The directive, which was signed in mid-October, apparently addresses gaps in legislation, lexicon and departmental jurisdictions.
It authorizes the military to make “a distinction between network defense and cyber operations” -- which are aggressive actions -- when confronted with a computer threat, the Post reports.
“What it does, really for the first time, is it explicitly talks about how we will use cyber operations,” a senior administration official told the Post. “Network defense is what you’re doing inside your own networks. . . . Cyber operations is stuff outside that space, and recognizing that you could be doing that for what might be called defensive purposes.”
Congress is logjammed on legislation that would help companies -- which operate 80 percent of U.S. critical infrastructure -- defend themselves against breaches. Cyber intrusions cost the United States hundreds of billions of dollars a year and are capable of disrupting vital services, such as electricity and transportation.
In the meantime, federal agencies are vetting an executive order that would direct the private sector on specific steps to secure its networks, but the document wouldn’t carry much enforcement weight. Industry is reluctant to participate in sharing information about threats without liability and privacy protections.
Monday’s report indicates that the new directive addresses some privacy concerns. The policy “also lays out a process to vet any operations outside government and defense networks and ensure that U.S. citizens’ and foreign allies’ data and privacy are protected and international laws of war are followed,” the Post writes.

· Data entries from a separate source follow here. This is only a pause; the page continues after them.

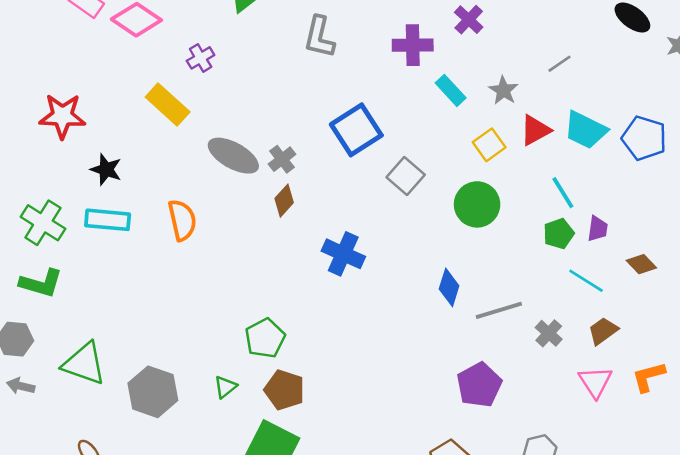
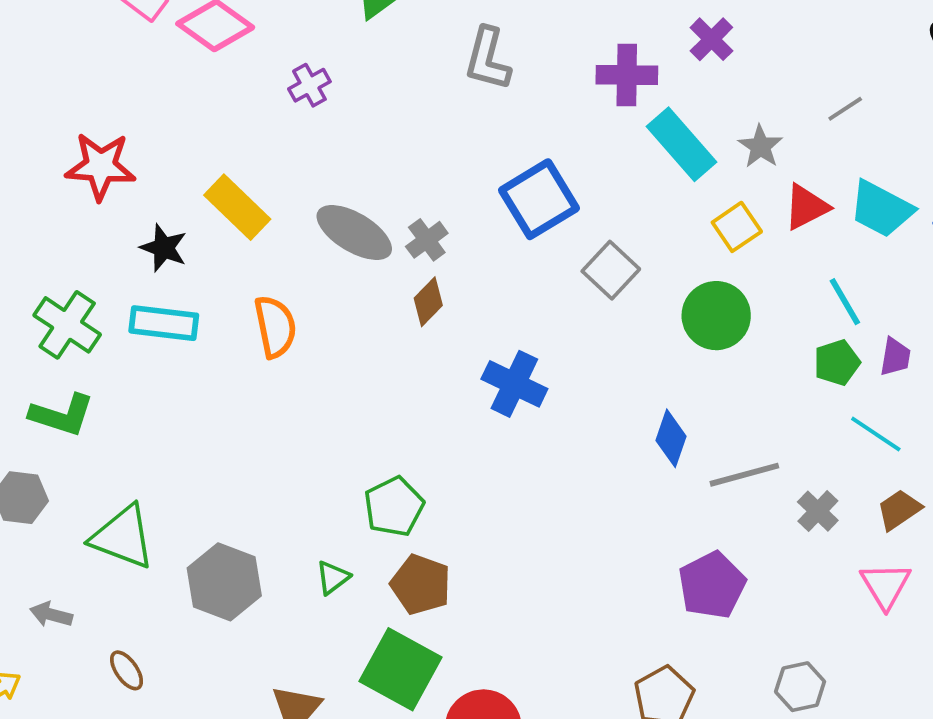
cyan rectangle: (451, 90) -> (682, 144), size x1.5
yellow rectangle: (168, 104) -> (237, 207), moved
gray arrow: (21, 386) -> (51, 615), moved

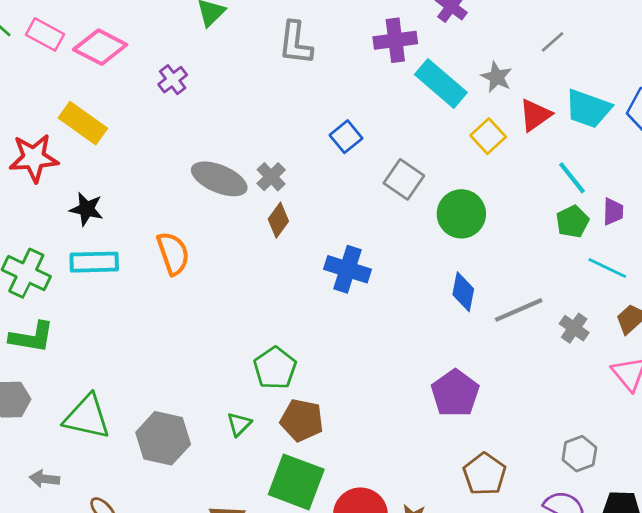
blue square: (539, 199) -> (346, 137), size x0.6
yellow rectangle: (237, 207) -> (83, 123), moved
green circle: (716, 316) -> (461, 214), moved
purple pentagon: (712, 585) -> (455, 393), moved

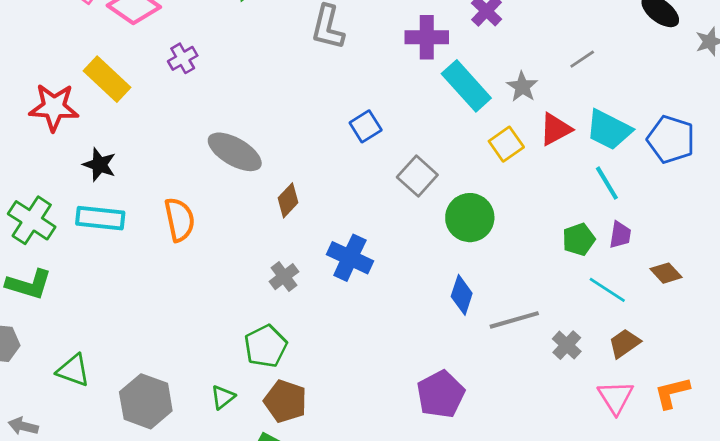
purple cross: (173, 80) -> (183, 58), moved
gray cross: (271, 177) -> (284, 277), moved
cyan line: (572, 178) -> (607, 183), moved
green triangle: (87, 417) -> (73, 370), size x0.7

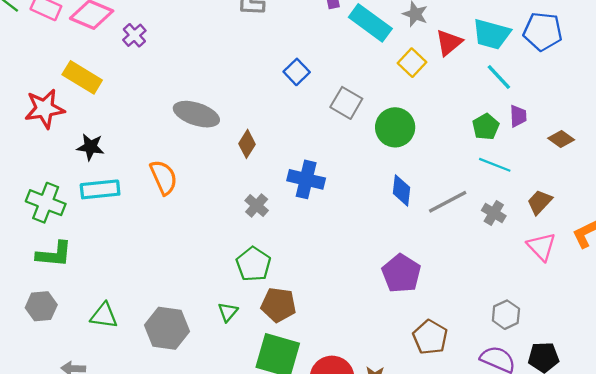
purple cross: (183, 58) -> (134, 35), moved
cyan line: (607, 290) -> (495, 165), moved

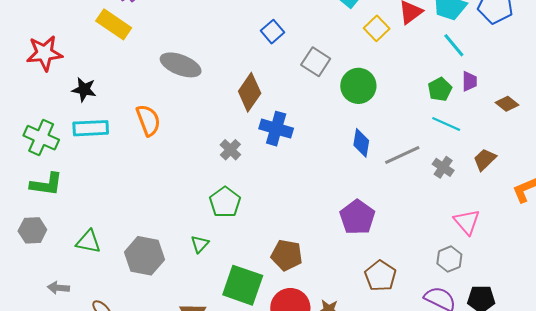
yellow rectangle: (82, 77) -> (114, 24), moved
brown diamond: (247, 144) -> (250, 92), moved, size x1.5
pink triangle: (541, 247) -> (467, 222), moved
brown pentagon: (278, 305) -> (287, 255), moved

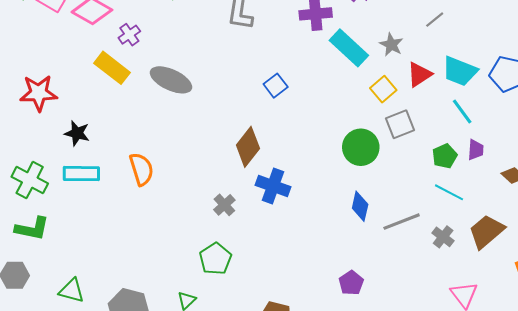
gray square: (316, 62) -> (400, 124), moved, turned 32
gray ellipse: (181, 65) -> (171, 80), moved
brown trapezoid: (485, 159) -> (486, 231), size x1.5
purple pentagon: (357, 217) -> (351, 283), size x0.7

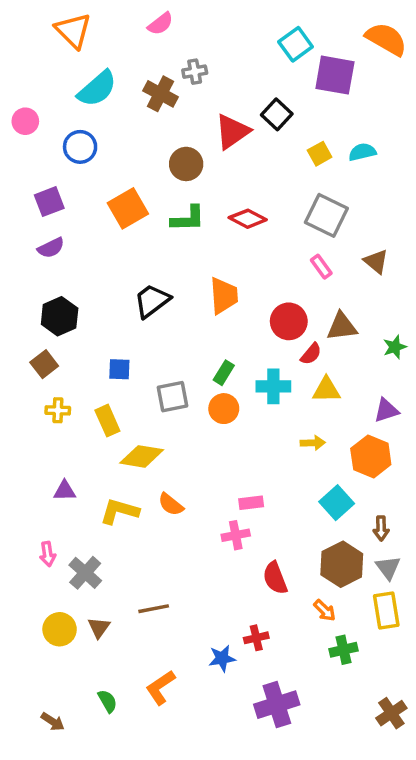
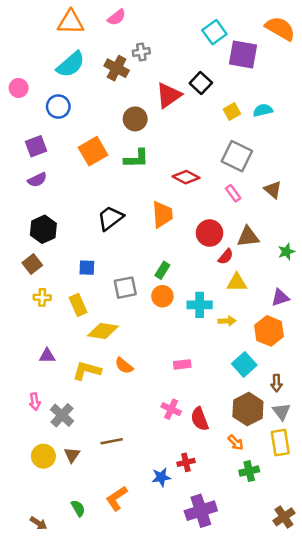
orange triangle: (73, 31) -> (71, 22), moved, turned -44
red diamond: (248, 219) -> (186, 177), moved
cyan cross: (273, 386) -> (200, 305), moved
pink cross: (236, 535) -> (171, 409), moved, turned 36

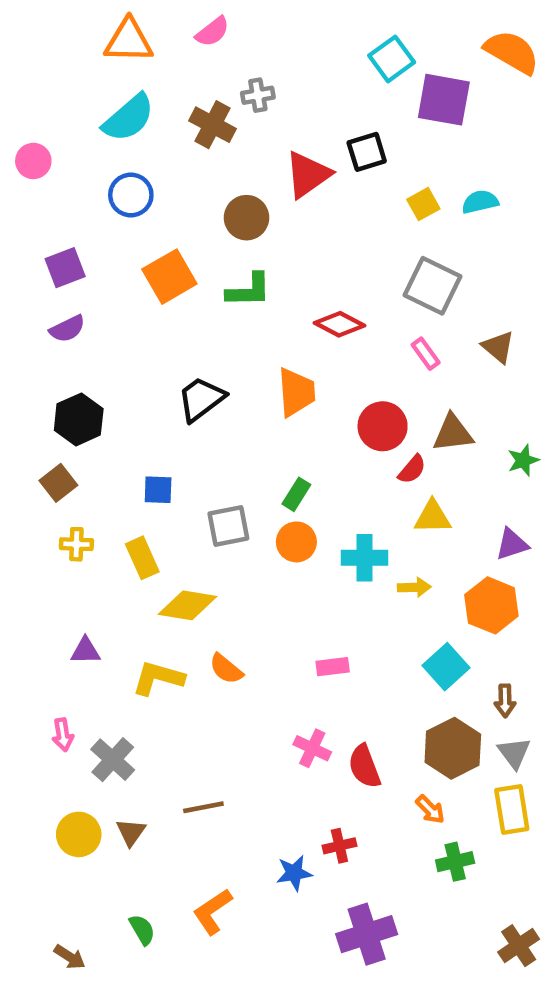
black square: (201, 83) -> (367, 152), turned 30
blue circle: (58, 107) -> (131, 195), moved

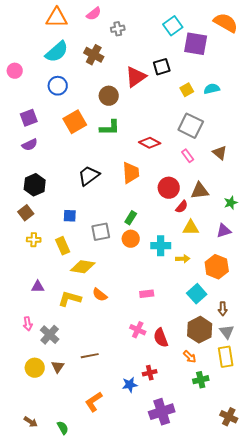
gray cross: (258, 95) -> (118, 29), moved
purple triangle: (512, 544) -> (224, 231), moved
green semicircle: (142, 930) -> (63, 428), moved
brown cross: (519, 946) -> (229, 417), turned -30

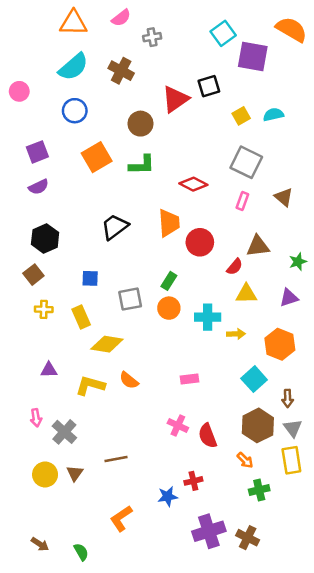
pink rectangle: (188, 156) -> (242, 201), turned 56
red circle: (169, 188) -> (200, 242), moved
brown cross: (229, 417) -> (248, 538), moved

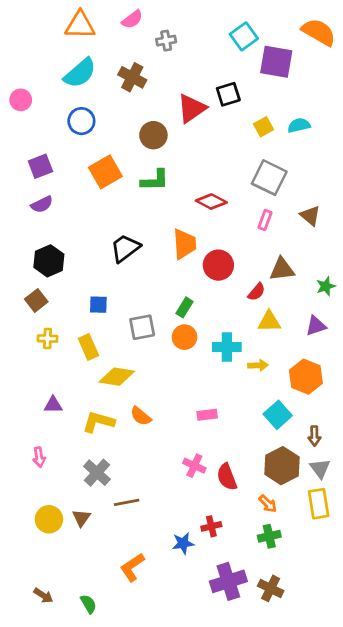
gray cross: (64, 432) -> (97, 473), moved
green cross: (259, 490) -> (269, 536), moved

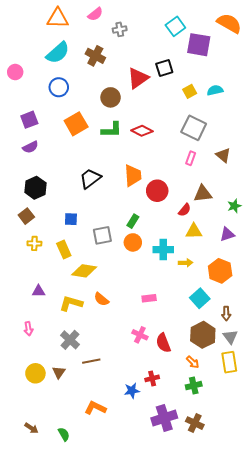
red diamond: (211, 202) -> (142, 131), moved
orange L-shape: (132, 567) -> (95, 408), turned 60

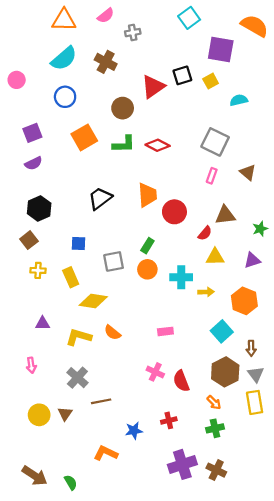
cyan square: (175, 26) -> (189, 18), moved
yellow square: (190, 91) -> (211, 81), moved
blue star: (132, 391) -> (134, 431), moved
brown arrow: (31, 428) -> (35, 476), size x1.6

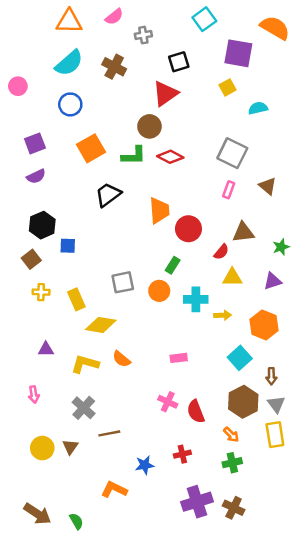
black square: (182, 75) -> (179, 62), moved
brown circle: (123, 108) -> (149, 126), moved
black trapezoid: (100, 198) -> (108, 195), moved
blue square: (79, 243) -> (68, 246), moved
green rectangle: (147, 246) -> (173, 265), moved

It’s unclear whether the directive would shift more responsibility for protecting networks from the departments of Homeland Security and Justice to the Pentagon.
Now Defense is finalizing new rules of engagement for cyberspace that apparently will be informed by the new directive. According to the Post, these rules “would guide commanders when and how the military can go outside government networks to prevent a cyberattack that could cause significant destruction or casualties.” Defense Secretary Leon Panetta in October said that the rules “will make clear that the department has a responsibility not only to defend DoD’s networks, but also to be prepared to defend the nation and our national interests against an attack in or through cyberspace.”
A separate presidential directive in 2003 designated Homeland Security to be “a focal point” for the security of cyberspace, but since that time the department has lacked the authority to fulfill its mission, some lawmakers argue.